Não quero indicar que a educação é condição suficiente para a manutenção da segurança humana, mas afirmo que com certeza ela é condição necessária. Um determinado indivíduo ou grupo de pessoas que não tenha acesso à educação ou que tenha acesso a uma má educação tem sua vida empobrecida automaticamente, pois é reduzida sua capacidade de realizar funcionamentos. E como decaiu (ou não realizou o potencial) uma capacidade básica, muitas oportunidades não poderão ser aproveitadas e outras capacidades não poderão ser adquiridas; o que implica menos liberdade substantiva para essa pessoa e menor capacidade para adquirir capacidades.

Então, uma pessoa sofrendo insegurança social, econômica e política, por causa da falta de educação ou má educação, ou seja, tendo menos liberdade substantiva (e, por isso, menos bem-estar) e poucas capacidades para adquirir as capacidades para sair de sua situação, é uma pessoa que não tem voz política, não tem habilidades para obter um bom emprego, não conhece as leis nem os processos legais e nem tem as informações adequadas para tomar uma decisão sábia.

Isto é um empobrecimento justamente pelo fato que restringem a liberdade de uma pessoa de viver dignamente em sociedade e de participar de suas decisões públicas. E é um empobrecimento ainda mais perverso pelo fato de restringir a capacidade de adquirir capacidades e de aproveitar oportunidades. A pobreza é multifacetada em suas restrições de capacidades justamente por isto: as restrições de capacidades básicas geram restrições de capacidades para adquirir capacidades. Assim, a subnutrição diminui a capacidade de adquirir conhecimento/habilidade, a falta de conhecimento/habilidade diminui a capacidade de obter um bom emprego, a falta de um bom emprego diminui a capacidade de obter uma boa renda, a falta de uma boa renda diminui a capacidade de obter boa educação e alimento, e assim por diante.

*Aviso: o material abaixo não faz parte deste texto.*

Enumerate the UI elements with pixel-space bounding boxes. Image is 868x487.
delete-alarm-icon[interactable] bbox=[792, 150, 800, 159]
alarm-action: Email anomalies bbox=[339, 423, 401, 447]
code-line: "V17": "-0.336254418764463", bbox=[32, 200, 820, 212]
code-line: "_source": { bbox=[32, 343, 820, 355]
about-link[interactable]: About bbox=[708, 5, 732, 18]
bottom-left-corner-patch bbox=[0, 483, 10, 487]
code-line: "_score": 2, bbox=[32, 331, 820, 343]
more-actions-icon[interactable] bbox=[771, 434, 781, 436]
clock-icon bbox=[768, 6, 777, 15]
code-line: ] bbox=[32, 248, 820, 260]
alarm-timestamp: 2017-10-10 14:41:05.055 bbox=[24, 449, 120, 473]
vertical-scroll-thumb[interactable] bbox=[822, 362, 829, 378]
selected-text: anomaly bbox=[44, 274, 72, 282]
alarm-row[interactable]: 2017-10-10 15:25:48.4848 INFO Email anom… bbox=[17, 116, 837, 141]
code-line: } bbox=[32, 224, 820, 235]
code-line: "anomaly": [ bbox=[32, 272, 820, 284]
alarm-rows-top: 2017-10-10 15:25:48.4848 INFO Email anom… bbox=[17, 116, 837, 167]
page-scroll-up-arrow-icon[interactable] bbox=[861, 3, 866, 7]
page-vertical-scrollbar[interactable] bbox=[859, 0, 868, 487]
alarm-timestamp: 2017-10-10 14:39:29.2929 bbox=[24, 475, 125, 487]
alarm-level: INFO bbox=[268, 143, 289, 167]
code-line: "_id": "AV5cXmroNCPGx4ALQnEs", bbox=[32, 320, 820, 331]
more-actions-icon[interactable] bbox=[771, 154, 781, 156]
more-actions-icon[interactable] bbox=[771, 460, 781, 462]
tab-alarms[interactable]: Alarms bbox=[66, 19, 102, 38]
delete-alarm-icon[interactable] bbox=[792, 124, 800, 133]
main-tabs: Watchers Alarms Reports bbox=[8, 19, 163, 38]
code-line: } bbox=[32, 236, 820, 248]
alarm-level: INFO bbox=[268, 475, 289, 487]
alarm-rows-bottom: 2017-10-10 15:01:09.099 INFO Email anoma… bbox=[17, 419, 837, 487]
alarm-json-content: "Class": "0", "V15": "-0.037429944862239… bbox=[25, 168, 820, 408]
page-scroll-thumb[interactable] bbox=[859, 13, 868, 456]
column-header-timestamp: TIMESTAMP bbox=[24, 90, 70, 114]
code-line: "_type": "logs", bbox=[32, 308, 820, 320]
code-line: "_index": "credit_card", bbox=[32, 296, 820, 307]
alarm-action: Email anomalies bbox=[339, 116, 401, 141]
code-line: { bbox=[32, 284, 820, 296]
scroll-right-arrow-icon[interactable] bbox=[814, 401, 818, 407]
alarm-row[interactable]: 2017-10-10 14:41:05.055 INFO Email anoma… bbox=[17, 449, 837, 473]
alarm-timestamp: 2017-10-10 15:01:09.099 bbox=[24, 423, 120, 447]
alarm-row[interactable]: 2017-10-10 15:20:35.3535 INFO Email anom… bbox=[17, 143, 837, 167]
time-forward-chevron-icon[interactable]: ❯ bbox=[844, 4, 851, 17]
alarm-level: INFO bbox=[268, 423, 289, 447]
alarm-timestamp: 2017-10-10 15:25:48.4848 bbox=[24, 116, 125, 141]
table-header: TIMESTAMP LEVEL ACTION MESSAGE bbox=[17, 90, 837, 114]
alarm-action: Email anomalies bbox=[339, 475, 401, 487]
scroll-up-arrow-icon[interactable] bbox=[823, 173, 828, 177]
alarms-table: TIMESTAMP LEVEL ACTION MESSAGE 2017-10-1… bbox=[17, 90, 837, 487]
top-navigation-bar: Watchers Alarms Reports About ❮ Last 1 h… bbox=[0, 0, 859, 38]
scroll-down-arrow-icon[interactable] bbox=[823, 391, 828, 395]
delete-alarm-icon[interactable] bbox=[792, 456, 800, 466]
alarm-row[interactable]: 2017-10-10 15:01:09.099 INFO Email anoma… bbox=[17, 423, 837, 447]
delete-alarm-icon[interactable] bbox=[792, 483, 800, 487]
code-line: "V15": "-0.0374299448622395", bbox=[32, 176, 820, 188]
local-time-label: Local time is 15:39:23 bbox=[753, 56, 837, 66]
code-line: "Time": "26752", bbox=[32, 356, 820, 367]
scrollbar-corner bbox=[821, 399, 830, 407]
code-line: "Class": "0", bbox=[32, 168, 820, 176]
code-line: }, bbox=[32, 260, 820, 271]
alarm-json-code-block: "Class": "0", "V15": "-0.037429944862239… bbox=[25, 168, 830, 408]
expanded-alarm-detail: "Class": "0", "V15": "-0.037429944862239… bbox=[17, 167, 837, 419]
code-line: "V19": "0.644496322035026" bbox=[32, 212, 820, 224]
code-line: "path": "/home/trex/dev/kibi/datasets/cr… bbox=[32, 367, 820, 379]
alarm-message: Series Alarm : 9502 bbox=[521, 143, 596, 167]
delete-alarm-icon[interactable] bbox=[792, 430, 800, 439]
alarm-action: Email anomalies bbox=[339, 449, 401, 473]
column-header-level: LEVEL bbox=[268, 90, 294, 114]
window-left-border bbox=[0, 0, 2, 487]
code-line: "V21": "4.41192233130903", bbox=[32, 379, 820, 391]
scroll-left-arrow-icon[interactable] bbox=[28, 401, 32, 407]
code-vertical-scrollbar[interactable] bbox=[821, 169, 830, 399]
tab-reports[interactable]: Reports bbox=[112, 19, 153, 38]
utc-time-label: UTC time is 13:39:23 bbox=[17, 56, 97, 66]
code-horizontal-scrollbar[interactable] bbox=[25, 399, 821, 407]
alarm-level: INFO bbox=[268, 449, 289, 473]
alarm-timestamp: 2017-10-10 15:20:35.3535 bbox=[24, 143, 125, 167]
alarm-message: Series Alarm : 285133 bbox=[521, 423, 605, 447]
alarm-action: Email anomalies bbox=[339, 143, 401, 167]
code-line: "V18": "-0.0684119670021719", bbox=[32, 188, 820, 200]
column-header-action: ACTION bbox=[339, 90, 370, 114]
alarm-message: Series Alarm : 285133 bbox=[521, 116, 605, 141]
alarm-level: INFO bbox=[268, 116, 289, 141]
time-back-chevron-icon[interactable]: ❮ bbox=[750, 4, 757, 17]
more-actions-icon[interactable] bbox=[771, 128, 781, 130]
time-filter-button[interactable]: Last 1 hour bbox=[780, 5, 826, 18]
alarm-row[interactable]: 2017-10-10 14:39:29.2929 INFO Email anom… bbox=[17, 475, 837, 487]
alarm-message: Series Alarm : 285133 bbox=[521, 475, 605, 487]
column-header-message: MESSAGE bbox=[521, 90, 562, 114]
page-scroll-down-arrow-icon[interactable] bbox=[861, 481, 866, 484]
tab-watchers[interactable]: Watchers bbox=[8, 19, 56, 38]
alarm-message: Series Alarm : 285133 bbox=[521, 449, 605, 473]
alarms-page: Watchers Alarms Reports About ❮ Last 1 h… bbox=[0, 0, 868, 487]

O que proponho, seguindo o pensamento de Amartya Sen, é que a educação vista apenas como um direito básico não efetiva todas as suas potencialidades, e acaba sendo uma má educação. Isso é assim, pois se as disciplinas consideradas o conteúdo da educação (no caso, a alfabetização e o conhecimento científico básico) são transmitidas a todas as pessoas, então o direito à educação está cumprido. Quando, de outro modo, virmos a educação como forma necessária de manter a segurança humana, então atentamos mais especificamente para o conteúdo da educação, tentando disseminar as habilidades e conhecimentos que promovam a aquisição de capacidades, o aproveitar de oportunidades e a segurança de levar uma vida digna socialmente, economicamente e politicamente.

Referências Bibliográficas

GARRETT, Jan. Amartya Sen's Ethics of Substancial Freedom. 2005. Arquivo eletrônico encontrado em: http://www.wku.edu/~jan.garrett/ethics/senethic.htm
CID, Rodrigo. O Conceito de Razoabilidade na Democracia in “Seminário Internacional de Ética e Direitos Humanos”; org. Núcleo de Direitos Humanos da UFOP. Ouro Preto, 2007a.
RAWLS, John. O Direito dos Povos; tr. Luís Carlos Borges. São Paulo: Martins Fontes, 2001.
SEN, Amartya. Inequality Reexamined. Oxford: Clarendon Press, 1992.